For some reason, this enthusiasm for one team over another is something I don't experience very strongly. I occasionally go to a football game with my boyfriend, and once I identify what colors "our" team's uniform is, I do find myself watching the game from their perspective and hoping they win. But it's just not a very strong preference -- I'll find myself cheering after an impressive run or something by the other team.

I'm not sure why I'm like that. Seems like a pretty normal thing for people to strongly identify with a team, nation, university, or any other in-group that presents itself. It's obviously irrational, and my boyfriend, for example, will happily admit that it's irrational but that it's fun to get caught up in it anyway. But he's pretty balanced about it, compared to some other fans I see. We sat behind a guy at a Crush game the other night who was on his feet the whole time, yelling, red in the face, looking genuinely upset and angry with every referee call that went against the Crush. He was disturbing for two reasons: he seemed incapable of believing that his team was capable of an error; and he wasn't equally gleeful when things went his way. I wonder if for a guy like that, his whole life isn't just one bad day after another.

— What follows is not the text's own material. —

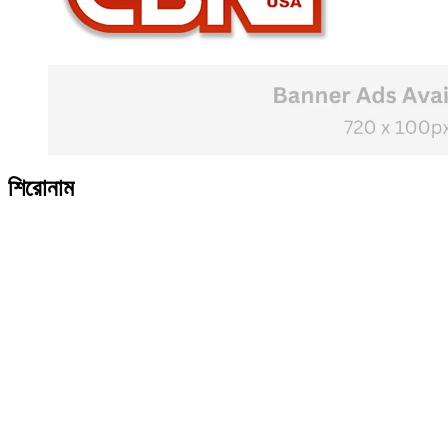
শিরোনাম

Must be some personality trait that you just kind of have or don't have, and I come up deficient. I guess I sometimes get a little smug about thinking I'm more rational that everyone else, but the fact is most of the sanest, most rational people I know are sports fans, and they can easily separate the fun of boosterism from rational analysis of a situation. I wonder if there's some benefit to that mental trait, that I'm missing out on.